::: TASK DATA

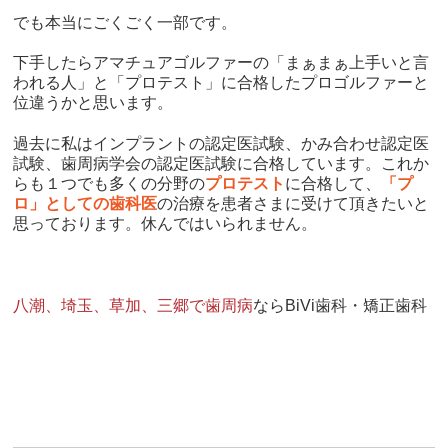
でも本当にごくごく一部です。
下手したらアマチュアゴルファーの「まぁまぁ上手いと言
われる人」と「プロテスト」に合格したプロゴルファーと
位違うかと思います。
過去に私はインプラントの認定医試験、かみ合わせ認定医
試験、歯周病学会の認定医試験に合格しています。これか
らも１つでも多くの分野の
プロテスト
に合格して、
「プ
ロ」としての歯科医
の治療を患者さまに受けて頂きたいと
思っております。休んではいられません。
八潮、埼玉、草加、三郷で歯周病
ならBiVi歯科・矯正歯科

::::::

Omitting all pictures, reproduce the records above in their entirety.

§ **ANSWER SPACE**:
でも本当にごくごく一部です。
下手したらアマチュアゴルファーの「まぁまぁ上手いと言
われる人」と「プロテスト」に合格したプロゴルファーと
位違うかと思います。
過去に私はインプラントの認定医試験、かみ合わせ認定医
試験、歯周病学会の認定医試験に合格しています。これか
らも１つでも多くの分野の
プロテスト
に合格して、
「プ
ロ」としての歯科医
の治療を患者さまに受けて頂きたいと
思っております。休んではいられません。
八潮、埼玉、草加、三郷で歯周病
ならBiVi歯科・矯正歯科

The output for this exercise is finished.